A postal requisition replaces the old court summons process. It is a legal document notifying you that a decision has been made to prosecute your offence(s) at court.

If you are charged with an offence and are to be prosecuted in court, you may receive postal requisition (MG4E). There are several steps you should take when you receive a postal requisition.

In addition to the postal requisition (MG4E) you should also receive evidence outlining the offence either in the form of statements or a statement of facts and an MC100 means form. 

The process

If you have received a postal requisition you may not need to attend court. Please read all the information carefully and follow the instructions.  If there is a court date and you do not attend, the court may issue a warrant for your arrest and you may be held in custody until appearing in front of the next available court.

Pleading guilty

  • Complete the section on the requisition indicating your plea of guilty and sign the form.
  • Complete the “Mitigating Circumstances” with any information you feel might assist your case.
  • Complete the enclosed MC100 means form giving details of your financial circumstances.  This is important when the court is considering sentence.
  • Return all documents to the court hearing your case. 

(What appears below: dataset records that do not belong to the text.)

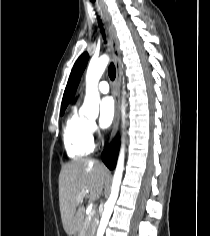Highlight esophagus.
<instances>
[{
  "label": "esophagus",
  "instance_id": "1",
  "mask_svg": "<svg viewBox=\"0 0 210 236\" xmlns=\"http://www.w3.org/2000/svg\"><path fill=\"white\" fill-rule=\"evenodd\" d=\"M104 17L107 24V29L110 35L111 40V50L114 57V63L116 67V81H115V115H114V121H113V130H112V136L111 140L114 139L119 125V108H120V81H121V51L119 48V41L116 35L115 28L113 24L111 23L110 17L106 10L103 8Z\"/></svg>",
  "mask_w": 210,
  "mask_h": 236
}]
</instances>
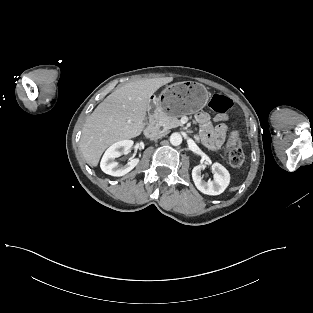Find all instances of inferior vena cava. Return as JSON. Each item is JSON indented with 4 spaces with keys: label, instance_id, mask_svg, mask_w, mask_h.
<instances>
[{
    "label": "inferior vena cava",
    "instance_id": "inferior-vena-cava-1",
    "mask_svg": "<svg viewBox=\"0 0 313 313\" xmlns=\"http://www.w3.org/2000/svg\"><path fill=\"white\" fill-rule=\"evenodd\" d=\"M167 134V132L165 130H157V129H153V130H150L148 132V137L151 139V140H157L159 138H162L163 136H165Z\"/></svg>",
    "mask_w": 313,
    "mask_h": 313
}]
</instances>
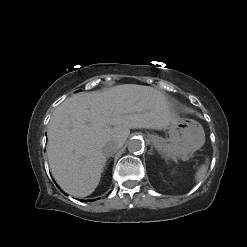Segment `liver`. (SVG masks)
I'll return each instance as SVG.
<instances>
[{"instance_id":"1","label":"liver","mask_w":247,"mask_h":247,"mask_svg":"<svg viewBox=\"0 0 247 247\" xmlns=\"http://www.w3.org/2000/svg\"><path fill=\"white\" fill-rule=\"evenodd\" d=\"M175 119L165 95L150 86L123 84L75 94L55 109L48 125L51 173L64 191L86 197L100 182L107 142L122 147L131 128L162 130Z\"/></svg>"}]
</instances>
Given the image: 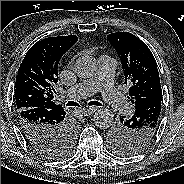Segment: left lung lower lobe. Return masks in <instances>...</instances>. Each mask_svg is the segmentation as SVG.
I'll return each mask as SVG.
<instances>
[{"mask_svg": "<svg viewBox=\"0 0 184 184\" xmlns=\"http://www.w3.org/2000/svg\"><path fill=\"white\" fill-rule=\"evenodd\" d=\"M161 101L162 99L160 98H153L146 101L136 108L134 116L140 121L144 120V117L148 119L149 117L147 115L152 116L161 110Z\"/></svg>", "mask_w": 184, "mask_h": 184, "instance_id": "0a47b994", "label": "left lung lower lobe"}]
</instances>
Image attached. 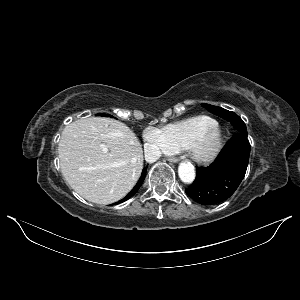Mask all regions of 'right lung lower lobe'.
<instances>
[{
  "label": "right lung lower lobe",
  "mask_w": 300,
  "mask_h": 300,
  "mask_svg": "<svg viewBox=\"0 0 300 300\" xmlns=\"http://www.w3.org/2000/svg\"><path fill=\"white\" fill-rule=\"evenodd\" d=\"M146 171H147V167L143 169L142 174H141V177H140V179H139L138 182H137V184H139L140 187H141V185H142V183H143V181H144V179H145ZM135 186H136V185H135ZM140 187H139V188H140ZM133 189H134V188H133ZM133 189L131 190V192H130L125 198H123V199L120 200L119 202H116L115 204L124 202V201L128 200L129 198H131V197L133 196V192H134ZM138 190H139V189H138Z\"/></svg>",
  "instance_id": "right-lung-lower-lobe-1"
}]
</instances>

Please note: You will be informed by post of the result of the case.

Pleading not guilty

  • Complete the section on the requisition indicating your plea of not guilty and sign the form.
  • If you are going to be represented by a solicitor please give details at the appropriate part of the form. 
  • Give details of witnesses you will be bringing with you for the trial date.
  • Give details of any dates you (or your witnesses) would like the court to avoid when listing.
  • Within the “Mitigating Circumstances” section.  Please give the reasons for your not guilty plea.
  • Return all documents to the court hearing your case. 

Please note: The court will tell you in writing of a fresh date for a trial hearing when you must attend with your witnesses and any documents you wish the court to see.

General advice

When you receive a postal requisition, don't wait for the hearing date. If you require advice you should contact a solicitor. To find a solicitor visit the Law Society website.

If you cannot afford a solicitor you may get free advice about your plea, or how to apply to the court for a representation order so you can have a solicitor at the hearing.